My Leatherman multi-tool knife has a saw. You might think that for a tool that’s 5 inches long that a saw that size could not be very useful. You’d be surprised. This saw is adequate for sawing pieces of wood 5 inches in diameter.
Because the saw is so short, you do have to use a bit more muscle, but don’t underestimate a saw on a multi-tool knife for their usefulness and strength.
So, even if after all of those reasons you don’t think you need a knife, there’s still one more factor we haven’t talked about, and that’s fun.
There are some fun things you can do with knives, but knives are only fun if you are safe. Take a glance at the requirements for the Boy Scouts of America’s Whittling Chip.
Even if the requirements seem directed towards younger kids, the principles are sound. One example in the guide is to “always cut away from you.” This is an easy thing to skip for convenience, but it can save you from a nasty cut.
16. Cool Factor
Maybe I’m revealing too much about myself, but it’s just cool to have a knife!
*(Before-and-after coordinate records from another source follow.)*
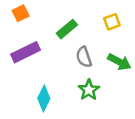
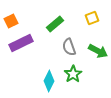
orange square: (21, 13) -> (11, 21), moved
cyan diamond: (44, 98) -> (49, 81), moved

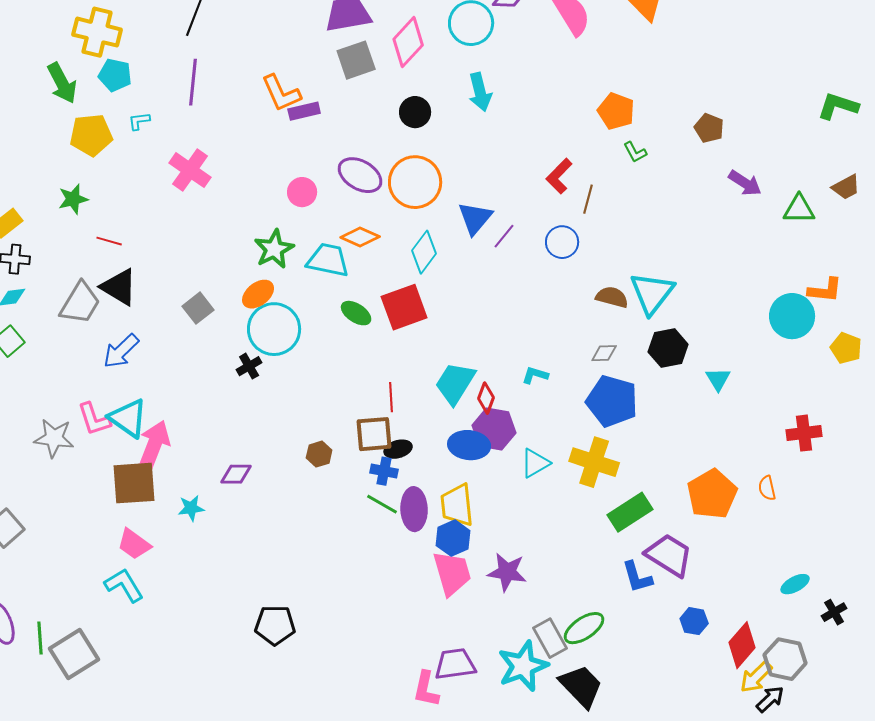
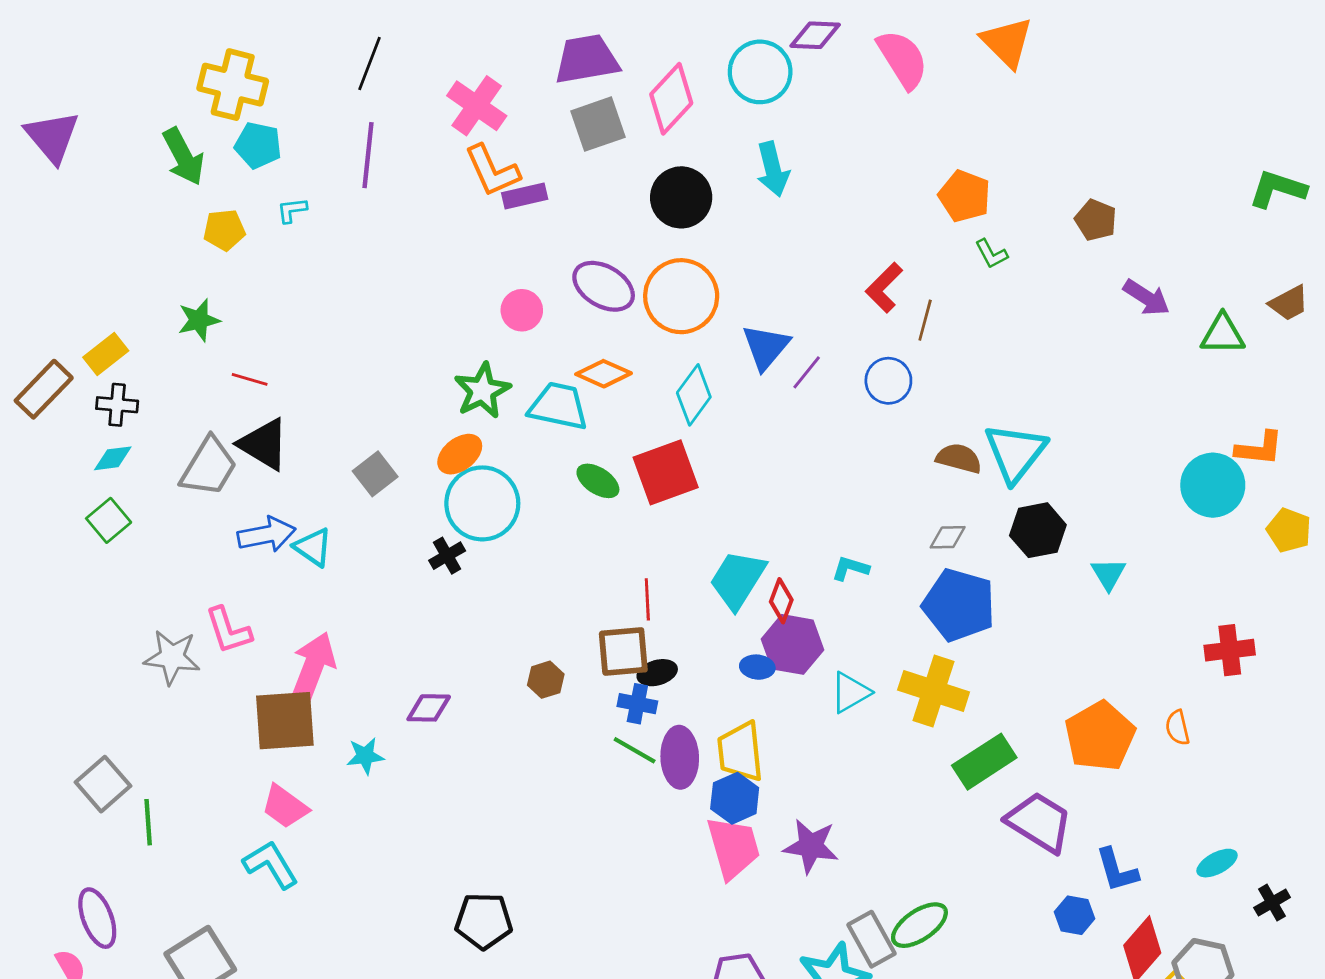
black circle: (415, 112) -> (681, 197), size x1.4
yellow pentagon: (91, 135) -> (224, 230), size x0.7
pink cross: (190, 170) -> (477, 106), moved
blue arrow: (121, 351) -> (267, 534), turned -147
cyan triangle: (128, 418) -> (313, 547), moved, size x0.7
blue ellipse: (469, 445) -> (757, 667), size x0.6
blue L-shape: (637, 577) -> (1117, 870), moved
green line: (40, 638) -> (148, 822), moved

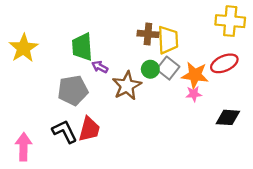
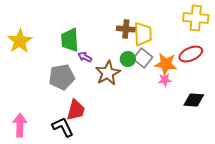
black L-shape: (65, 131) -> (63, 127), moved

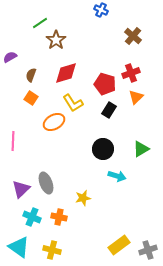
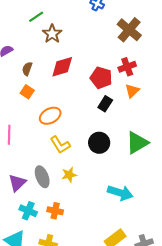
brown cross: (133, 36) -> (129, 30), size x1.4
yellow L-shape: (73, 103) -> (60, 145), moved
green triangle: (141, 149) -> (137, 143), size x1.4
cyan arrow: (117, 176) -> (120, 193), moved, size x1.4
yellow star: (83, 198) -> (69, 175), moved

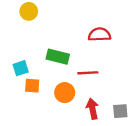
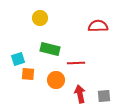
yellow circle: (29, 11) -> (40, 18), moved
red semicircle: (99, 35) -> (98, 26), moved

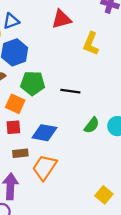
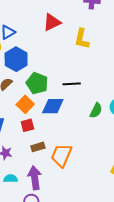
green pentagon: (33, 83) -> (37, 83), turned 30
orange square: (15, 104) -> (25, 104), turned 30
blue diamond: (44, 133) -> (53, 106), moved

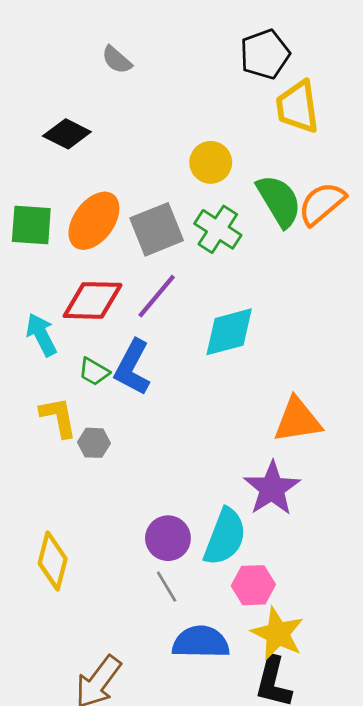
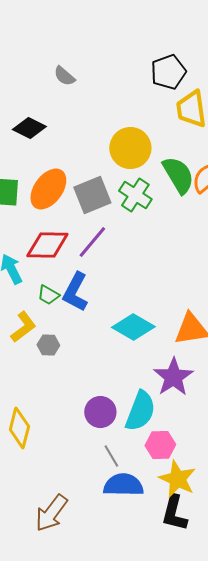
yellow circle: (211, 162) -> (130, 148), size x1.4
cyan diamond: (229, 332) -> (133, 327), moved, turned 45
yellow L-shape: (58, 417) -> (23, 327), turned 64
gray line: (167, 587) -> (111, 456), moved

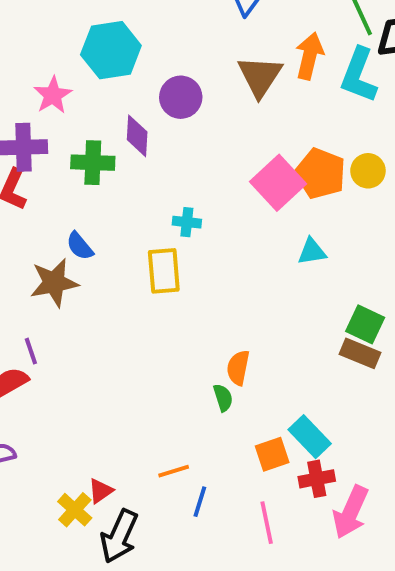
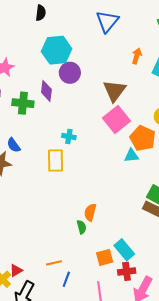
cyan hexagon: (111, 50) -> (57, 50), moved
orange arrow: (309, 56) -> (137, 56), size x0.7
brown triangle: (260, 76) -> (114, 91), moved
orange pentagon: (320, 174) -> (143, 138), moved

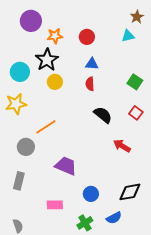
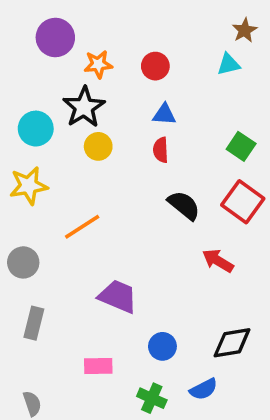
red square: (136, 113) -> (243, 202), size x1.6
gray circle: (26, 147) -> (23, 262), moved
green cross: (85, 223) -> (152, 398), turned -35

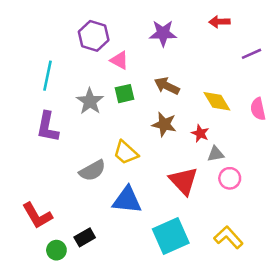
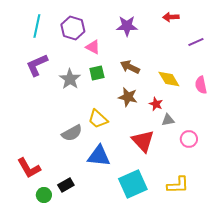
cyan line: (47, 76) -> (37, 26), moved
purple L-shape: (47, 127) -> (37, 65), moved, turned 55
pink circle: (230, 178) -> (189, 139), moved
yellow L-shape: (228, 237) -> (178, 185), turned 130

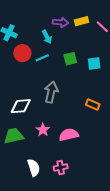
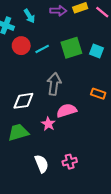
cyan arrow: (47, 37) -> (29, 16), moved
green square: (70, 59) -> (71, 48), size x1.5
cyan square: (94, 64) -> (97, 51), turned 32
pink semicircle: (69, 135) -> (67, 111), moved

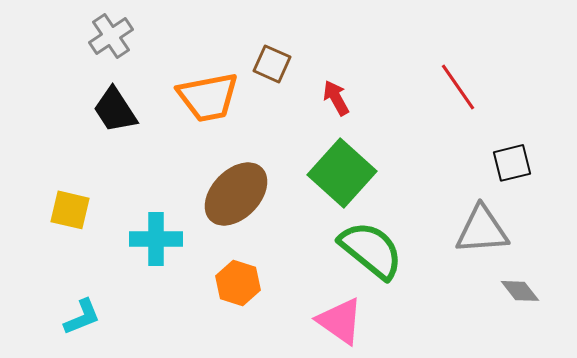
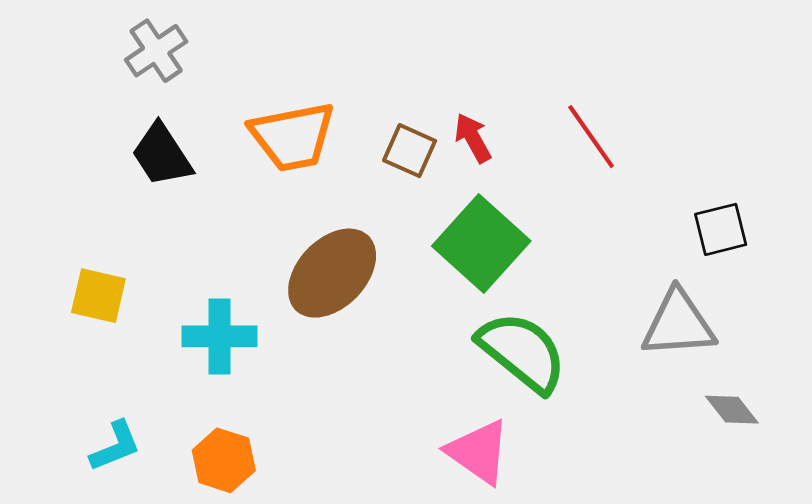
brown square: (272, 64) -> (410, 151), moved
red line: (458, 87) -> (591, 137), moved
orange hexagon: (238, 283) -> (224, 460), moved

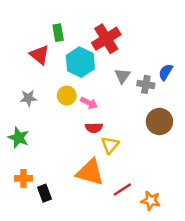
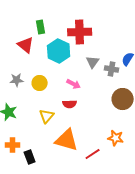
red cross: (106, 39) -> (80, 32), turned 30
yellow circle: (67, 96) -> (40, 83), moved
pink arrow: (89, 103) -> (74, 84), moved
yellow triangle: (110, 145) -> (47, 116), moved
orange star: (151, 201) -> (116, 138), moved

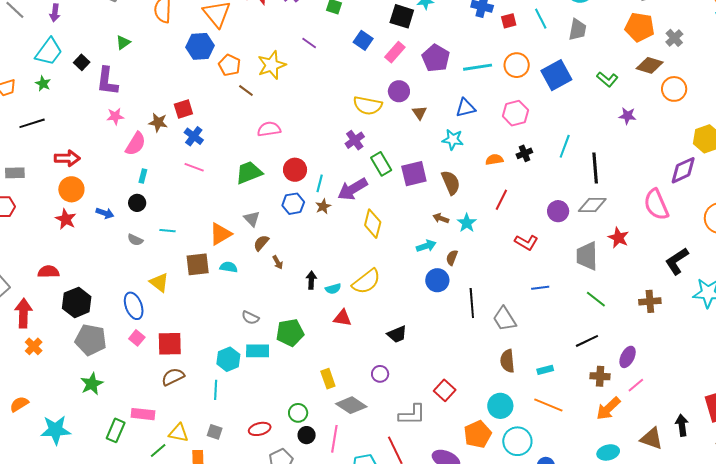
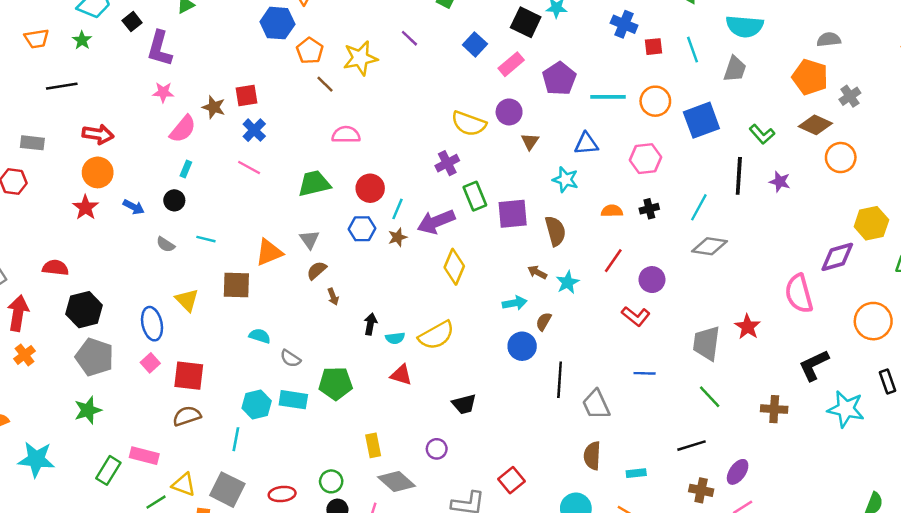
black line: (595, 168) -> (739, 176), moved
gray diamond: (592, 205) -> (710, 246), moved
purple circle: (558, 211) -> (652, 280), moved
cyan semicircle: (229, 267) -> (260, 336), moved
gray square: (215, 432) -> (227, 490), size x1.8

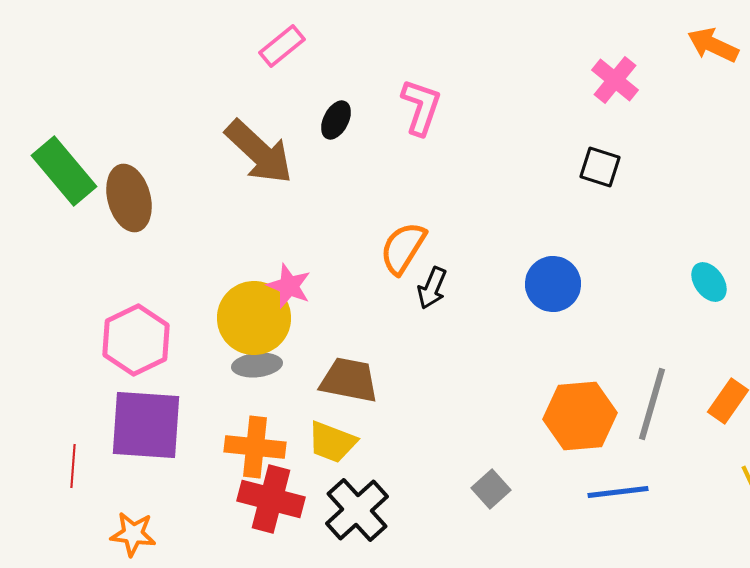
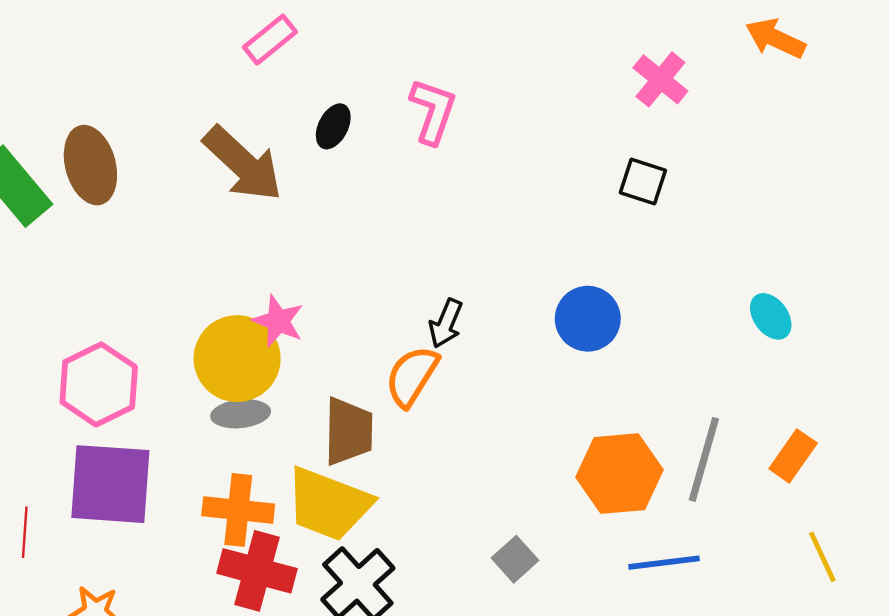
brown ellipse: (129, 198) -> (90, 165), moved
orange semicircle: (403, 248) -> (412, 376), moved
brown trapezoid: (349, 380) -> (348, 431), turned 80
yellow trapezoid: (332, 442) -> (329, 504), size x1.5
Even if you never unfold your knife in your entire trip, it still makes you feel cool–kind of like sunglasses.
Whittling is the process of shaving off bits of wood from a stick to form a desired shape. Some people whittle sharper sticks, which can be used for starting fires or even for creating shelters. Click here for an example of some fun whittling projects of varying difficulty.
3 Reasons Why You Do Not Need a Camping Knife
So, that was a lot of reasons! There’s many more–a knife is staple to many people’s camping kits. I wanted to represent a few reasons why you may not need a knife since there are some legitimate reasons.
Ultralight backpackers travel long distances, and many of them decide to ditch heavier knives, including multi-tool knives in favor of a simple pocketknife.
Even though this particular backpacker opted to not carry a bigger knife or a multi-tool knife, she does still insist on a pocketknife for food and various other tasks.
From the reasons I listed above, you saw that many of the reasons above are for building shelters, food prep, rope, or hunting. If you are car camping, then you are likely using a tent or a hammock, and you probably don’t need to cut any additional rope or add on to your shelter. If you are in danger, then you can simply go to your car and drive away.
A simple paring knife from your kitchen can fulfill all your cooking needs in that case, and there’s no reason to buy a special knife for camping.
If you aren’t comfortable with larger knives, then you should definitely not feel compelled to use one. If you’d like to get better at using a knife safely, then look at the Boy Scouts of America’s Whittling Chip guidelines.
That’s it! 17 uses for a knife, and 3 reasons why you could skip using one. Always be safe when using a knife!